By Allan Fromen
Big Data is big news. Not a day goes by without some article proclaiming how Big Data will solve long standing social and economic problems, in areas of education, healthcare, public policy, workforce efficiency, supply chains, and so on.
And make no mistake – Big Data is big business. IDC predicts the Big Data and Analytics market will grow 50%, from $40 Billion in 2014 to $60 Billion by 2019. Companies clearly see the potential to extract meaningful intelligence from Big Data. With innumerable sources of data, if we can only analyze it effectively, we will usher in a new dawn of actionable insights that will drive transformation, innovation, and profits.
So why have we not yet seen the Big Data revolution? Where are all the Big Insights we have been waiting for?
The problem isn’t the amount of data. In fact, the Digital Universe Study by EMC (in partnership with IDC – full disclosure) estimates that the amount of data is doubling every two years and will reach 44 trillion gigabytes by 2020. Yet this same study estimated that “less than 5% of the useful data was actually analyzed.”

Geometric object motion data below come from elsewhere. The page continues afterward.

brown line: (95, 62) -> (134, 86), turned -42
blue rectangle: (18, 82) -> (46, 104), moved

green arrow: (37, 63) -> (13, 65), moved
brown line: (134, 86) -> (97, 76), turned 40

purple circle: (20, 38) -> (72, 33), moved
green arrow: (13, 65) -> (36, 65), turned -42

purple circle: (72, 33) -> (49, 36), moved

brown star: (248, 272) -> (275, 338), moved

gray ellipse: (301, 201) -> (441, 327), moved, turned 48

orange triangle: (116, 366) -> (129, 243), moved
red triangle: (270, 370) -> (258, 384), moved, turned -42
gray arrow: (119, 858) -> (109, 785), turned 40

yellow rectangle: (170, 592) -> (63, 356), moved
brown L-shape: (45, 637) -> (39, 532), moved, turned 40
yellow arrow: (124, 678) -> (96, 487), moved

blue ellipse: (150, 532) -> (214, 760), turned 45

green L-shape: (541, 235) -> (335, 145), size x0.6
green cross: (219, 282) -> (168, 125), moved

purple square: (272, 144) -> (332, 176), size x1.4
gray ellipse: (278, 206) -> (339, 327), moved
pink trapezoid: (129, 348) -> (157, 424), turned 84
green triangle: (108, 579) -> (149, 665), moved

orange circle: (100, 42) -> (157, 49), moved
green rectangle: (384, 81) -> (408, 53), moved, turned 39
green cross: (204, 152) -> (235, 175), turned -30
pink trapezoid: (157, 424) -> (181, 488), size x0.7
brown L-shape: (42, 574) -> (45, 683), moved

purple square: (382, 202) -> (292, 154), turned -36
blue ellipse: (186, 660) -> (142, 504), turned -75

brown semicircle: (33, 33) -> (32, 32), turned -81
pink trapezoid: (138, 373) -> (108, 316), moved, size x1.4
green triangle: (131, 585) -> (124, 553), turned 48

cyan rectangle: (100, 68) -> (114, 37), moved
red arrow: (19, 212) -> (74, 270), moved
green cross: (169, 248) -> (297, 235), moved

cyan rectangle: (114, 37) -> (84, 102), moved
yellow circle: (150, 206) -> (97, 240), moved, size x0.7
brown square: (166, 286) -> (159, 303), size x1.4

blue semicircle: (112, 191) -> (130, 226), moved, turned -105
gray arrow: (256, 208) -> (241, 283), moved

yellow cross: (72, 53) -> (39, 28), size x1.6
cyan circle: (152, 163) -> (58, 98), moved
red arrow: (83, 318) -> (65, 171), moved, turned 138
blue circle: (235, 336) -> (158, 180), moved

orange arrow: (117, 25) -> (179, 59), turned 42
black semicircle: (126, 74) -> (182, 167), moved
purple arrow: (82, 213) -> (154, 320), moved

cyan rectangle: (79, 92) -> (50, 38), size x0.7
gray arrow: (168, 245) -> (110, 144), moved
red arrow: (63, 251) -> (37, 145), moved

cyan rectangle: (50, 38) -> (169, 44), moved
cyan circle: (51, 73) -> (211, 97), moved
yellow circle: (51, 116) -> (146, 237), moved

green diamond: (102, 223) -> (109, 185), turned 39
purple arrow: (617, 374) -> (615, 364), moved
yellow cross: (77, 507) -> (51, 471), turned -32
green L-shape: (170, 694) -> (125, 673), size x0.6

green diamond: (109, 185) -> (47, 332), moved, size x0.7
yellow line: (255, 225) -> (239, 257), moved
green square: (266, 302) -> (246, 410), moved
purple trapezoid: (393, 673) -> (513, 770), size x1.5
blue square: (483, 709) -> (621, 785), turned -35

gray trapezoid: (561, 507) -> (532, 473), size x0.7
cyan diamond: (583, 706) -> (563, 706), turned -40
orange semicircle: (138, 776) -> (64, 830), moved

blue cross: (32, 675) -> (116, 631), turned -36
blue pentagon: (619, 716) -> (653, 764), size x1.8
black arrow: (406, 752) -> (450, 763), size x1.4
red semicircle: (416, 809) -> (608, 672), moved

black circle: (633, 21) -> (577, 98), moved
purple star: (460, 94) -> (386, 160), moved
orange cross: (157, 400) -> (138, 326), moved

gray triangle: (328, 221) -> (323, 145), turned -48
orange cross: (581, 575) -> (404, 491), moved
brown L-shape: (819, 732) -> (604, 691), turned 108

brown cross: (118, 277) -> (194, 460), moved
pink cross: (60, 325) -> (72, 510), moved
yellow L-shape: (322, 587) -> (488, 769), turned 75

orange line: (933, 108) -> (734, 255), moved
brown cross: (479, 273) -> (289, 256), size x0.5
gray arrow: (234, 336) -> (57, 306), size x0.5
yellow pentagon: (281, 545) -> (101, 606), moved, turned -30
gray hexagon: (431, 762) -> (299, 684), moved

So we are awash in data sets but are only utilizing a tiny fraction. Why is that?
Imagine the Marketing department wants to explore whether certain attitudinal measures drive tangible benefits to the business. Easy enough. Survey your customers and correlate the survey data with database metrics, such as number of visits, average wallet size, and so on. However, there will inevitability be numerous data issues to consider on the back end. Should we remove outliers from the survey? Does an atypical distribution of survey responses indicate an anomaly to be treated with suspicion or an important sub-segment of the market that we discovered? Our database metrics will pose an even greater challenge, as some customers will have data on certain variables and not others. Do we restrict our analyses to only customers with the full set of database metrics? If not, how do we treat missing data? What about the even greater challenge of integrating third party information?
Even in this fairly straightforward example, there are many decisions to be made. The process of cleaning and preparing the data for analysis would likely take many weeks. The challenges are exponentially greater with Big Data, as the data points are novel, numerous, diverse and – perhaps most importantly – in different formats. According to Dan Vesset, IDC’s lead for Big Data and Analytics, a data scientist spends a full 80% of their job on data preparation and cleaning. It’s no wonder Big Insights are so elusive, when so little time is spend on the actual analysis.
About a year ago, I wrote Why Big Data Will Never Replace Market Research. In that time, the enthusiasm for Big Data has certainly intensified. But what is missing from the conversation is a healthy dose of skepticism – not in Big Data’s potential, but rather in how easy it is to derive meaningful insights from multifaceted, and often unstructured data.
While the promise of Big Data is sexy and prone to attention grabbing headlines, the sober truth is that most Big Data work is boring and tedious. There is certainly no doubt that Big Data is the future. But the road to Big Data is paved with the challenging work of cleaning, preparing, and integrating systems that were designed in silos, before we understood the value of aggregating and analyzing disparate data points. And that is why Big Insights are still so elusive.